Discurso durante a 39ª Sessão Especial, no Senado Federal

INSTALAÇÃO DO GOVERNO DE UNIDADE E RECONCILIAÇÃO DE ANGOLA, NO DIA 11 DE ABRIL. PAPEL DESEMPENHADO PELO BRASIL EM FAVOR DA PAZ E DA RECONCILIAÇÃO NACIONAL EM ANGOLA.

Autor
Benedita da Silva (PT - Partido dos Trabalhadores/RJ)
Nome completo: Benedita Souza da Silva Sampaio
Casa
Senado Federal
Tipo
Discurso
Resumo por assunto
HOMENAGEM. POLITICA EXTERNA.:
  • INSTALAÇÃO DO GOVERNO DE UNIDADE E RECONCILIAÇÃO DE ANGOLA, NO DIA 11 DE ABRIL. PAPEL DESEMPENHADO PELO BRASIL EM FAVOR DA PAZ E DA RECONCILIAÇÃO NACIONAL EM ANGOLA.
Publicação
Publicação no DSF de 16/04/1997 - Página 7800
Assunto
Outros > HOMENAGEM. POLITICA EXTERNA.
Indexação
  • SAUDAÇÃO, POSSE, GOVERNO ESTRANGEIRO, POSSIBILIDADE, EFETIVAÇÃO, PAZ, PAIS ESTRANGEIRO, ANGOLA.
  • ELOGIO, ATUAÇÃO, SOLIDARIEDADE, BRASIL, DEFESA, PAZ, RECONCILIAÇÃO, PAIS ESTRANGEIRO, ANGOLA, PARTICIPAÇÃO, POSSE, GOVERNO.

A SRª BENEDITA DA SILVA (Bloco/PT-RJ. Pronuncia o seguinte discurso.
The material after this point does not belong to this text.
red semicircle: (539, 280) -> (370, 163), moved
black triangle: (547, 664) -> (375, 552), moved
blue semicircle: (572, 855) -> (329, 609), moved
Sem revisão da oradora.) - Sr. Presidente, Srªs e Srs. Senadores, não poderia deixar de me manifestar neste dia. Apesar de estar ainda pesarosa pela perda de minha irmã no domingo passado, o dever e a responsabilidade nos chamam e não podemos ficar calados. Este processo é natural: um dia teremos de deixar esta vida para entrar numa outra.
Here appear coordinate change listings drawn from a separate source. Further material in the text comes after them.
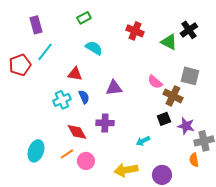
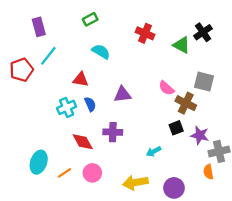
orange line: (67, 154) -> (64, 173), moved

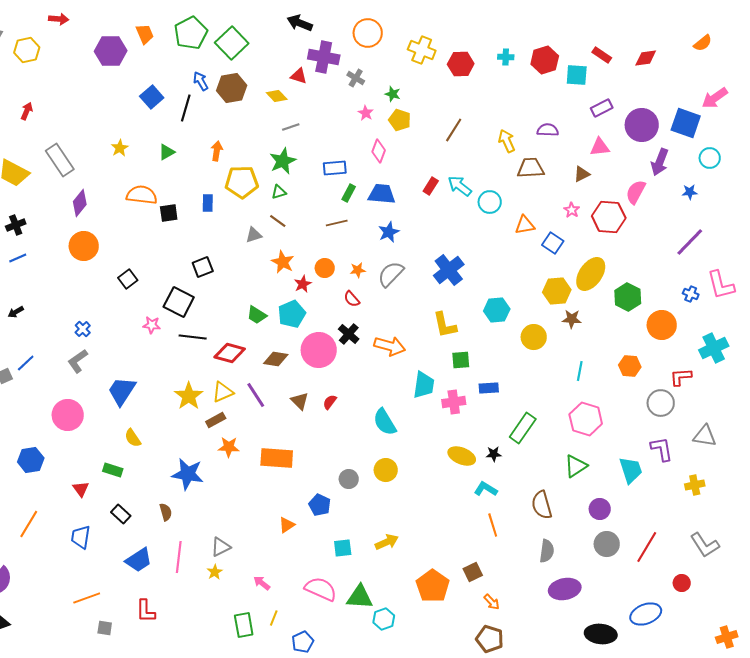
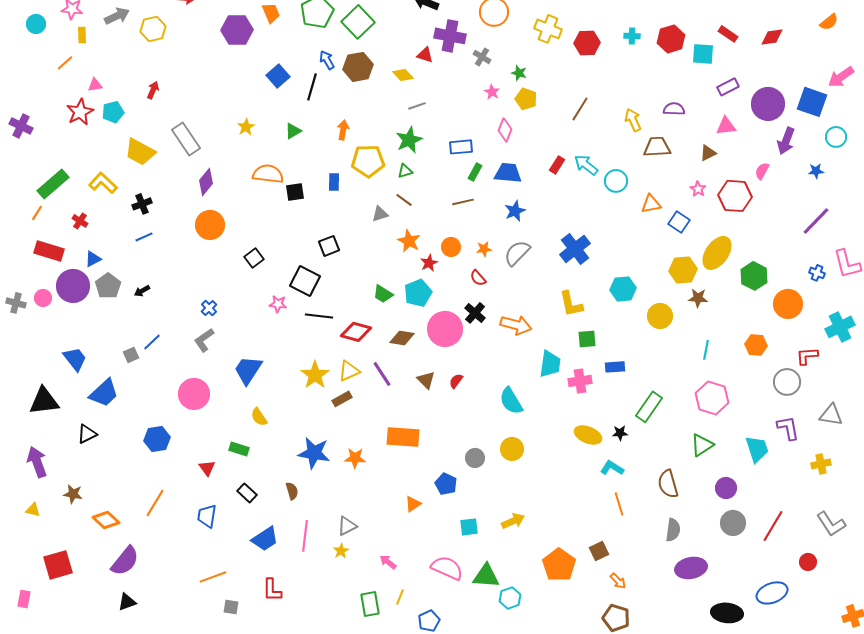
pink semicircle: (636, 192) -> (762, 171), size x0.7
orange star: (229, 447) -> (355, 458), moved

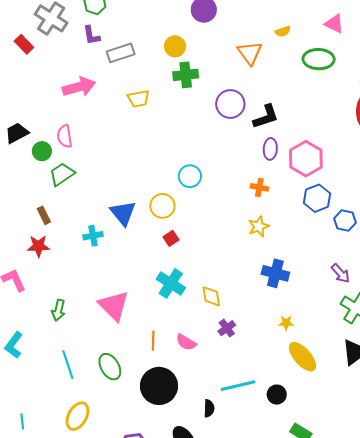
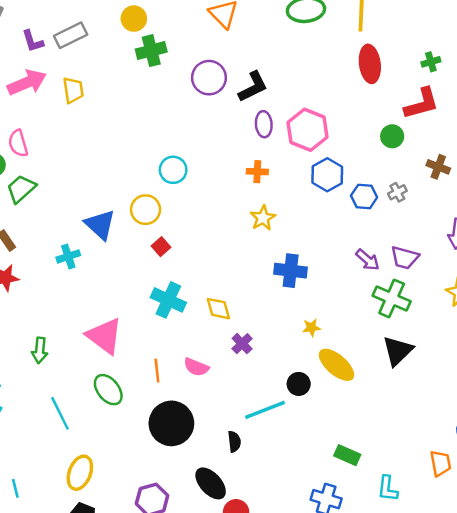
purple L-shape: (91, 35) -> (33, 41), moved
yellow trapezoid: (139, 99) -> (73, 90), moved, turned -80
green ellipse: (110, 367) -> (108, 390), moved
black circle: (277, 395) -> (299, 384), moved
Todavia, quero manifestar-me, porque Angola está em festa. No dia 11 próximo passado, instalou-se o Governo de Unidade e Reconciliação em Luanda. Sabemos que os angolanos estiveram em guerra de 1975 a 1994. Em abril, o MPLA e a Unita, em acordo, conseguiram garantir a deposição das armas.

"A formação deste governo é mais um passo fundamental no longo e difícil caminho para a paz". Estas foram as palavras do Presidente de Angola, José Eduardo dos Santos, a todos os que ali estavam.
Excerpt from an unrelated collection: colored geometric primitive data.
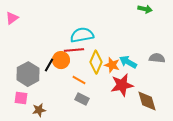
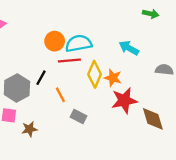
orange circle: (61, 60) -> (55, 41), moved
cyan arrow: (128, 62) -> (129, 48), moved
orange line: (79, 80) -> (60, 95), moved, turned 32

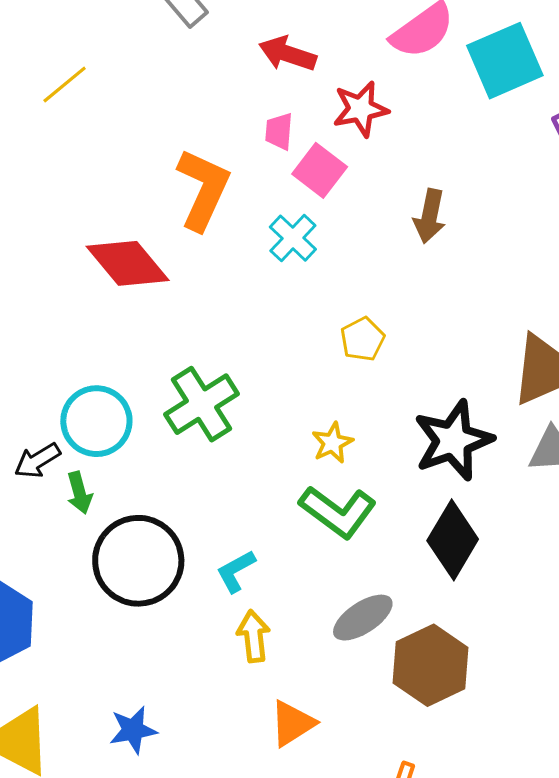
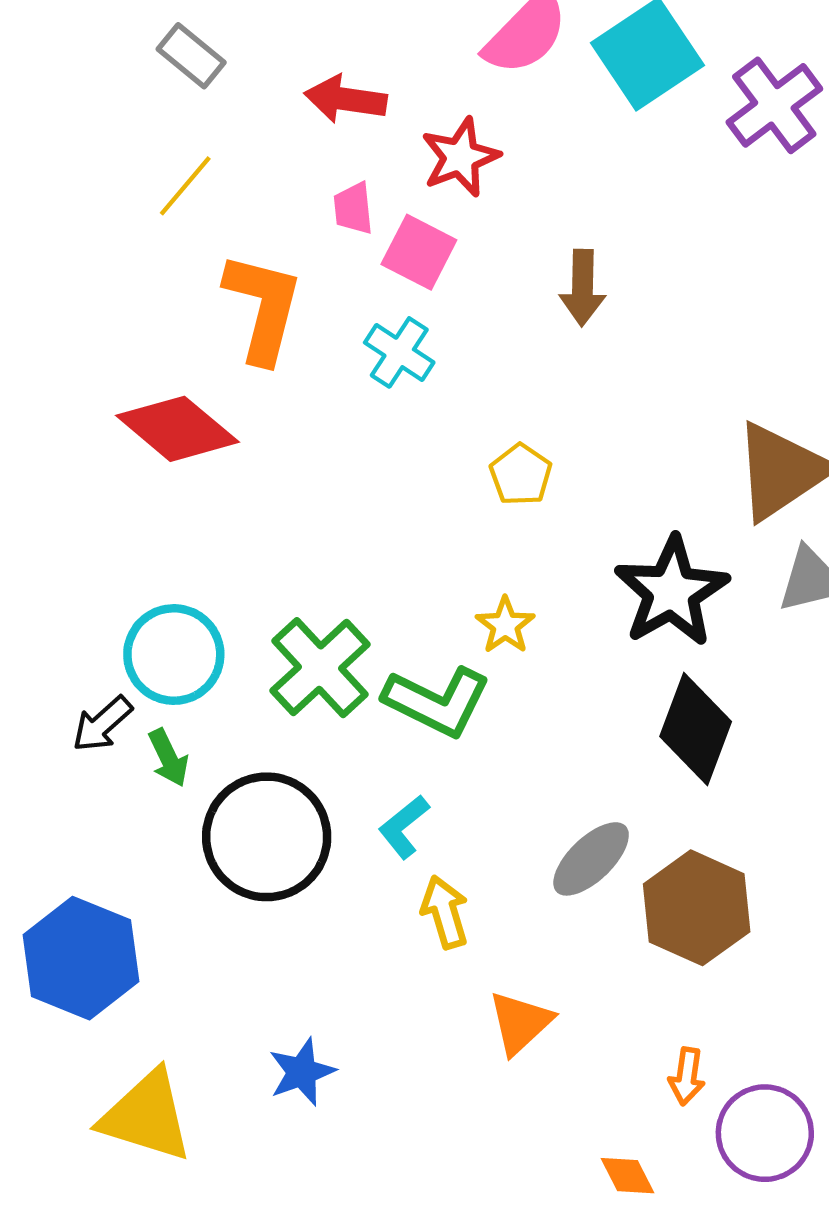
yellow line: (65, 85) -> (185, 186), moved
green cross: (202, 404) -> (320, 668), moved
green L-shape: (338, 512) -> (437, 701), moved

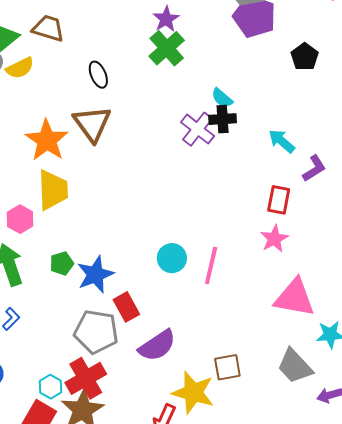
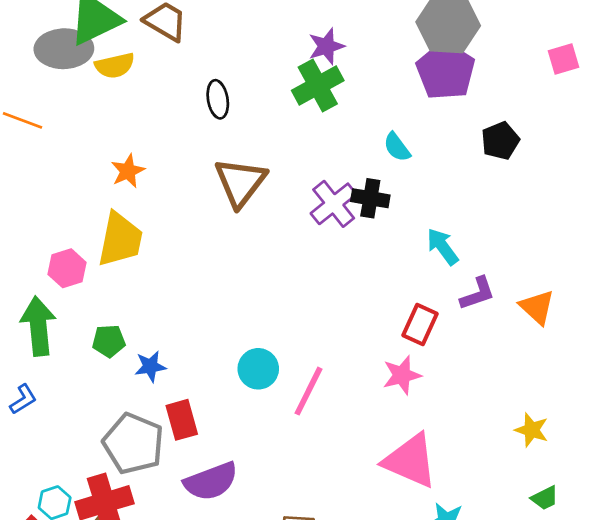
cyan semicircle: (222, 98) -> (397, 147), moved
brown triangle: (92, 124) -> (240, 182), moved
orange star: (47, 140) -> (128, 171), size x0.6
blue star: (95, 274) -> (150, 366), size x0.6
Angola sofreu muito. O antigo regime racista da África do Sul, que dava total apoio à Unita, e o abandono por parte de Portugal deixaram aquele país em situação extremamente difícil. Poucos se encorajaram a abraçar sua causa como um ideal de conquista de liberdade. Conforme afirmou o poeta Agostinho Neto: "Sob o troar dos canhões provenientes das fronteiras Norte e Sul do país e com os inimigos acerca de 15 quilometros da cidade de Luanda, o povo angolano içou a bandeira e se tornou independente e livre". Estas foram as palavras sábias de um poeta que se tornou o primeiro Presidente de Angola, um país rico em recursos minerais e agroindustriais e possuidor de 21 dos 27 recursos mais valiosos existentes na superfície da Terra.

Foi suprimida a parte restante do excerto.